Task input.
——————————

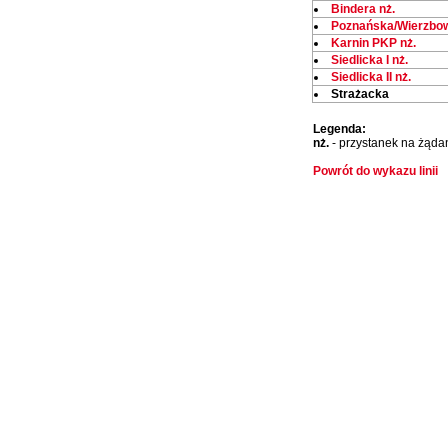
Bindera nż.
Poznańska/Wierzbo
Karnin PKP nż.
Siedlicka I nż.
Siedlicka II nż.
Strażacka
Legenda:
nż.
- przystanek na żąda
Powrót do wykazu linii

——————————

Directions for this task.
Respond with the lines above, from the one that holds "Siedlicka I nż." to the end of the listing, each repeated exactly, and with no other material.

Output of the exercise.
Siedlicka I nż.
Siedlicka II nż.
Strażacka
Legenda:
nż.
- przystanek na żąda
Powrót do wykazu linii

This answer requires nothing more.